Un injusto manto de señalamientos y reproches ha caído sobre las celebraciones de los narcos luego del matrimonio no consumado de Fritanga.

Una semana de comentarios dejó a la Múcura por el suelo. Pero nadie ha dicho que los escándalos del servicio secreto norteamericano demostraron que los mafiosos y su contraparte tienen gustos muy parecidos a la hora de las fiestas. Sólo que unos pagan mejor que otros. A nuestros uniformados también les gusta el whisky gratis en compañía de las modelos de AKT. No hace mucho se hicieron famosos cuatro coroneles del Ejército por su elegancia en el matrimonio de Néstor Caro Chaparro, alias El Duro. El hombre se casó en Medellín en una iglesia muy bien referenciada: Santa María de los Ángeles, unas cuadras abajo del edificio Mónaco. Uno de los militares enfiestado se defendió con una frase que merecía un ascenso: “Fue una estupidez pero es la verdad. Fui un colado”.

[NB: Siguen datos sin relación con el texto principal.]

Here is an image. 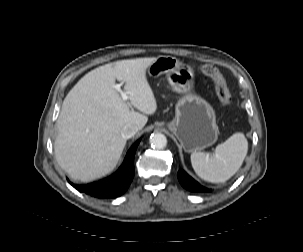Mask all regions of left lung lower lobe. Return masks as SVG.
Instances as JSON below:
<instances>
[{
	"label": "left lung lower lobe",
	"instance_id": "0a47b994",
	"mask_svg": "<svg viewBox=\"0 0 303 252\" xmlns=\"http://www.w3.org/2000/svg\"><path fill=\"white\" fill-rule=\"evenodd\" d=\"M177 176L181 185L192 192H211L210 189L201 186L183 170H179Z\"/></svg>",
	"mask_w": 303,
	"mask_h": 252
}]
</instances>
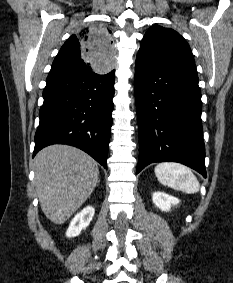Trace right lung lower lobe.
<instances>
[{"mask_svg": "<svg viewBox=\"0 0 233 283\" xmlns=\"http://www.w3.org/2000/svg\"><path fill=\"white\" fill-rule=\"evenodd\" d=\"M115 70L51 74L43 90L33 157L43 147L67 144L107 169Z\"/></svg>", "mask_w": 233, "mask_h": 283, "instance_id": "obj_1", "label": "right lung lower lobe"}]
</instances>
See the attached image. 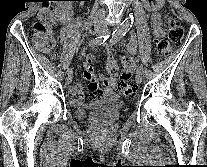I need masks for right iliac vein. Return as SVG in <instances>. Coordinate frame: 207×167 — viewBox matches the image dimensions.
Returning <instances> with one entry per match:
<instances>
[{
    "label": "right iliac vein",
    "mask_w": 207,
    "mask_h": 167,
    "mask_svg": "<svg viewBox=\"0 0 207 167\" xmlns=\"http://www.w3.org/2000/svg\"><path fill=\"white\" fill-rule=\"evenodd\" d=\"M96 33H99V30L95 31ZM72 72L68 73L67 77H66V84H70L72 81Z\"/></svg>",
    "instance_id": "obj_1"
}]
</instances>
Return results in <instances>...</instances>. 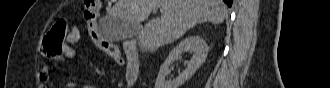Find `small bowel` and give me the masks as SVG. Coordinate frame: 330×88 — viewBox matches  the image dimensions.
<instances>
[{
  "label": "small bowel",
  "instance_id": "obj_1",
  "mask_svg": "<svg viewBox=\"0 0 330 88\" xmlns=\"http://www.w3.org/2000/svg\"><path fill=\"white\" fill-rule=\"evenodd\" d=\"M80 39V30L77 26L75 25H69L68 26V34L66 37L65 41V48H64V53L61 58H59L57 61H64L66 59H70L75 56L76 54V49L74 47V44H76ZM105 52L110 55L111 57L115 56L116 54H119V59L116 60L117 62H121V57H120V51L118 47L113 46L109 50H105ZM129 66V64H128ZM50 74H51V67L50 66H45L39 75V82L41 85H46L49 80H50ZM76 86L74 81H68L66 84L67 88H74ZM87 87V86H85Z\"/></svg>",
  "mask_w": 330,
  "mask_h": 88
}]
</instances>
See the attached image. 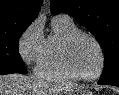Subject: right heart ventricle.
<instances>
[{"mask_svg": "<svg viewBox=\"0 0 119 95\" xmlns=\"http://www.w3.org/2000/svg\"><path fill=\"white\" fill-rule=\"evenodd\" d=\"M78 30L71 19L59 16L53 18L52 32L45 39L36 67L39 75L56 79L73 78L63 65L62 49L67 37Z\"/></svg>", "mask_w": 119, "mask_h": 95, "instance_id": "right-heart-ventricle-1", "label": "right heart ventricle"}]
</instances>
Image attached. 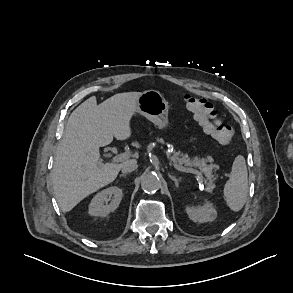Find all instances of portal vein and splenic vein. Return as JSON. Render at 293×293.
I'll list each match as a JSON object with an SVG mask.
<instances>
[{
	"mask_svg": "<svg viewBox=\"0 0 293 293\" xmlns=\"http://www.w3.org/2000/svg\"><path fill=\"white\" fill-rule=\"evenodd\" d=\"M130 156H131L130 152H124V153H121V154L114 156L113 161L114 162H122V161L127 160ZM173 166L178 171L195 174L201 181L203 180V178L199 176V172L197 170L185 168V167L179 166L177 164H173Z\"/></svg>",
	"mask_w": 293,
	"mask_h": 293,
	"instance_id": "18ae733b",
	"label": "portal vein and splenic vein"
}]
</instances>
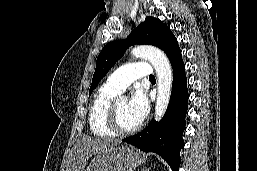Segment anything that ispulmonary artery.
<instances>
[{"instance_id": "e3ab8cb5", "label": "pulmonary artery", "mask_w": 257, "mask_h": 171, "mask_svg": "<svg viewBox=\"0 0 257 171\" xmlns=\"http://www.w3.org/2000/svg\"><path fill=\"white\" fill-rule=\"evenodd\" d=\"M150 75H152V68L149 63L131 62L115 70L108 77L105 84L121 93L135 80L141 77H149Z\"/></svg>"}]
</instances>
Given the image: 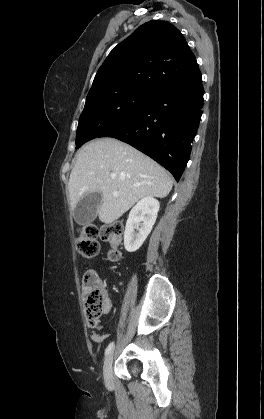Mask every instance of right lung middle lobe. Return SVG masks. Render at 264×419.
Wrapping results in <instances>:
<instances>
[{
	"label": "right lung middle lobe",
	"mask_w": 264,
	"mask_h": 419,
	"mask_svg": "<svg viewBox=\"0 0 264 419\" xmlns=\"http://www.w3.org/2000/svg\"><path fill=\"white\" fill-rule=\"evenodd\" d=\"M153 93L134 86L107 87L88 93L77 128L76 148L127 119Z\"/></svg>",
	"instance_id": "dd1d6c3e"
}]
</instances>
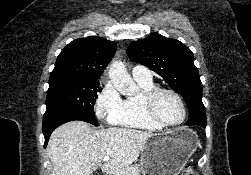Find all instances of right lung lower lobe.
Listing matches in <instances>:
<instances>
[{
    "label": "right lung lower lobe",
    "instance_id": "obj_1",
    "mask_svg": "<svg viewBox=\"0 0 251 175\" xmlns=\"http://www.w3.org/2000/svg\"><path fill=\"white\" fill-rule=\"evenodd\" d=\"M73 120H81L91 123L95 126L97 125L95 117H92L88 114L81 112L67 111V112H51L50 114H44L43 134L45 137V147L54 129H56L63 123Z\"/></svg>",
    "mask_w": 251,
    "mask_h": 175
}]
</instances>
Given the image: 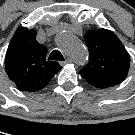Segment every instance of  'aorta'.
Instances as JSON below:
<instances>
[{"instance_id": "762f6f07", "label": "aorta", "mask_w": 135, "mask_h": 135, "mask_svg": "<svg viewBox=\"0 0 135 135\" xmlns=\"http://www.w3.org/2000/svg\"><path fill=\"white\" fill-rule=\"evenodd\" d=\"M58 46L75 62L84 64L88 60V52L82 42L73 34L61 32L57 35Z\"/></svg>"}]
</instances>
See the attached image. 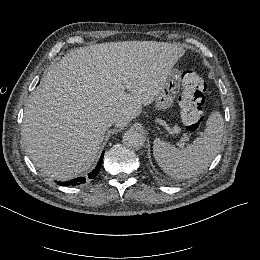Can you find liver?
<instances>
[{
  "label": "liver",
  "instance_id": "6515ba94",
  "mask_svg": "<svg viewBox=\"0 0 260 260\" xmlns=\"http://www.w3.org/2000/svg\"><path fill=\"white\" fill-rule=\"evenodd\" d=\"M182 47L157 41L93 44L71 50L30 95L21 136L36 167L60 181L95 161L109 117L125 127L156 100ZM127 90V91H126Z\"/></svg>",
  "mask_w": 260,
  "mask_h": 260
}]
</instances>
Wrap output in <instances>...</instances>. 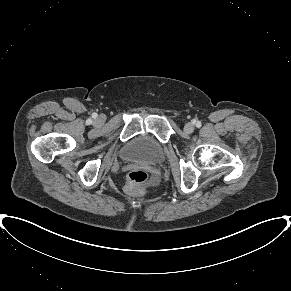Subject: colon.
I'll list each match as a JSON object with an SVG mask.
<instances>
[{
    "label": "colon",
    "instance_id": "1",
    "mask_svg": "<svg viewBox=\"0 0 291 291\" xmlns=\"http://www.w3.org/2000/svg\"><path fill=\"white\" fill-rule=\"evenodd\" d=\"M148 180V174L143 170H131L127 174L126 191L133 196H140L144 192V184Z\"/></svg>",
    "mask_w": 291,
    "mask_h": 291
}]
</instances>
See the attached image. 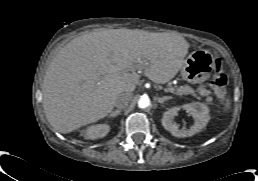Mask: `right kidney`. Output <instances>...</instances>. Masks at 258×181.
<instances>
[{
    "instance_id": "1",
    "label": "right kidney",
    "mask_w": 258,
    "mask_h": 181,
    "mask_svg": "<svg viewBox=\"0 0 258 181\" xmlns=\"http://www.w3.org/2000/svg\"><path fill=\"white\" fill-rule=\"evenodd\" d=\"M110 131V126L108 124H97L87 127L85 130L81 131V135L85 139L95 140L98 138L105 137Z\"/></svg>"
}]
</instances>
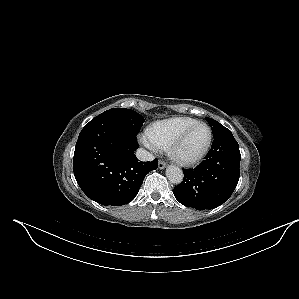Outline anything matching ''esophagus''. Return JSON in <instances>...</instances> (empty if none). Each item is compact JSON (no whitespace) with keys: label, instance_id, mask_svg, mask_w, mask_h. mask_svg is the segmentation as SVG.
Returning <instances> with one entry per match:
<instances>
[{"label":"esophagus","instance_id":"obj_1","mask_svg":"<svg viewBox=\"0 0 299 299\" xmlns=\"http://www.w3.org/2000/svg\"><path fill=\"white\" fill-rule=\"evenodd\" d=\"M165 167H166V163H165L164 161H161V160H160V161L158 162V168H159V169H164Z\"/></svg>","mask_w":299,"mask_h":299}]
</instances>
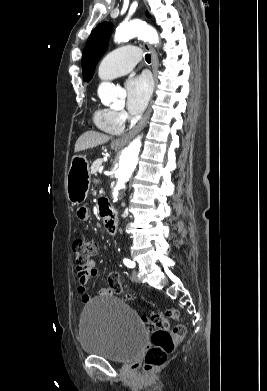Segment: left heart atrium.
<instances>
[{
	"label": "left heart atrium",
	"mask_w": 267,
	"mask_h": 391,
	"mask_svg": "<svg viewBox=\"0 0 267 391\" xmlns=\"http://www.w3.org/2000/svg\"><path fill=\"white\" fill-rule=\"evenodd\" d=\"M127 108L132 114H140L146 107L152 90L146 75L131 77L126 82Z\"/></svg>",
	"instance_id": "left-heart-atrium-1"
}]
</instances>
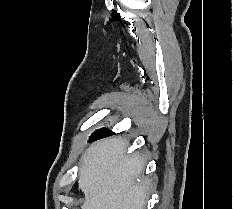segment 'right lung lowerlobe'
Listing matches in <instances>:
<instances>
[{
    "instance_id": "98d812e1",
    "label": "right lung lower lobe",
    "mask_w": 233,
    "mask_h": 209,
    "mask_svg": "<svg viewBox=\"0 0 233 209\" xmlns=\"http://www.w3.org/2000/svg\"><path fill=\"white\" fill-rule=\"evenodd\" d=\"M114 134L113 132L109 131L108 129L99 131V132H94L89 140V142L101 139V138H105L107 136H110Z\"/></svg>"
}]
</instances>
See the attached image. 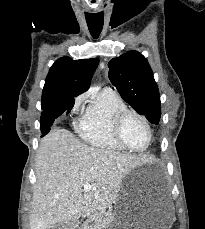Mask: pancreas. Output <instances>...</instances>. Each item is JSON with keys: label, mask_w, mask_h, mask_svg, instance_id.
I'll return each mask as SVG.
<instances>
[{"label": "pancreas", "mask_w": 205, "mask_h": 229, "mask_svg": "<svg viewBox=\"0 0 205 229\" xmlns=\"http://www.w3.org/2000/svg\"><path fill=\"white\" fill-rule=\"evenodd\" d=\"M112 218L111 211H106L105 209L97 210L88 218L82 229H107Z\"/></svg>", "instance_id": "pancreas-1"}]
</instances>
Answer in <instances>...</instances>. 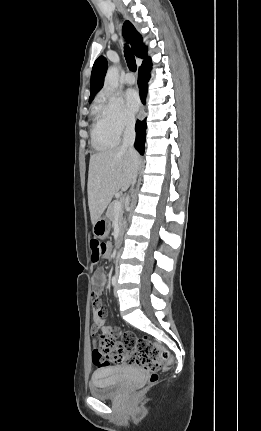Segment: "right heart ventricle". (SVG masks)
I'll use <instances>...</instances> for the list:
<instances>
[{
  "label": "right heart ventricle",
  "instance_id": "1",
  "mask_svg": "<svg viewBox=\"0 0 261 431\" xmlns=\"http://www.w3.org/2000/svg\"><path fill=\"white\" fill-rule=\"evenodd\" d=\"M92 143L101 151L110 150L119 143V136L108 128L99 106L93 111Z\"/></svg>",
  "mask_w": 261,
  "mask_h": 431
}]
</instances>
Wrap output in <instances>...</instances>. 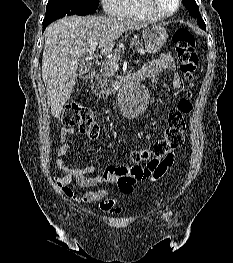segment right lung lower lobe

Tal vez haya sido Berlusconi quien terminó por desprestigiar el estilo de esas fiestas desinhibidas luego de seis años de bunga bunga en sus villas. Esas orgías temáticas con dominicanas disfrazadas de Obama y marroquíes con toga y birrete fueron demasiado. Sobre todo porque las descripciones oídas en los tribunales de Milán resultaban francamente pasadas de tono. Qué tal que Turbay hubiera tenido que hablar de sus aventuras ante el pleno de la Cámara de Representantes.

Pero las últimas fiestas que han terminado con operativos de madrugada son bien distintas. Uno lo piensa con algo de indulgencia cristiana y concluye que dos de los narcos importantes caídos este año fueron víctimas de sus sentimientos de padres, hijos y esposos leales. El procurador les debe una oración por su apego a la institución familiar. Juan de Dios Úsuga acabó muerto el primero de enero en Acandí mientras compartía unos tragos y unas canciones con sus padres y sus dos hijos. Había otras 93 personas por si era necesario salir a comprar algo a medianoche. La Policía lo ubicó por un chip en el estuche de la guitarra de uno de los músicos. La operación Merendero para complacer el gusto de los viejos terminó en balacera. Algo parecido le pasó a Escobar un 24 de diciembre en una finca en Jericó, donde la Policía fallo por minutos y encontró a Manuela decorando los castillos de la Barbie. El desasosiego había sacado a Escobar sin esperar el traído. Ni que decir de las escenas conmovedoras de Fritanga, recién desposado, prestándole el hombro a su novia inconsolable.

Aunque es verdad que no faltan los mafiosos víctimas de cierto relajamiento moral. Gacha y su hijo fueron dados de baja dos días después de que fracasara la organización de una fiesta en Tolú encargada a Jorge Velásquez, quien era su jefe de logística y terminaría por entregarlo. No se pudo contactar a ninguna de las 400 “amigas” que estaban reseñadas con foto en los archivos de la finca Chihuahua. Y los Rodríguez Orejuela, con mejor presencia, tenían un álbum con 1.000 fotos de candidatas a sus juegos florales. Al menos eso dice la envidia de los policías.

Nosotros ya somos poca cosa. En México las fiestas mágicas dejan capturas por centenares y la Policía ya está acostumbrada a seguir el rastro de las cajas de whisky y la estela de olores que dejan las grillas. Sobre todo cuando no los invitan.